Exercise materials>
════════════════

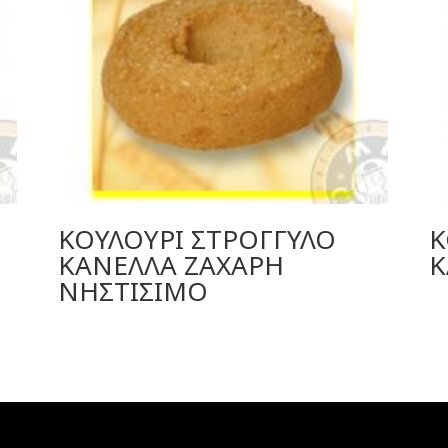
ΚΟΥΛΟΥΡΙ ΣΤΡΟΓΓΥΛΟ
Κ
ΚΑΝΕΛΛΑ ΖΑΧΑΡΗ
Κ
ΝΗΣΤΙΣΙΜΟ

════════════════

Work to be completed> Without the pictures, transcribe the listing exactly as it stands.

Exercise output>
ΚΟΥΛΟΥΡΙ ΣΤΡΟΓΓΥΛΟ
Κ
ΚΑΝΕΛΛΑ ΖΑΧΑΡΗ
Κ
ΝΗΣΤΙΣΙΜΟ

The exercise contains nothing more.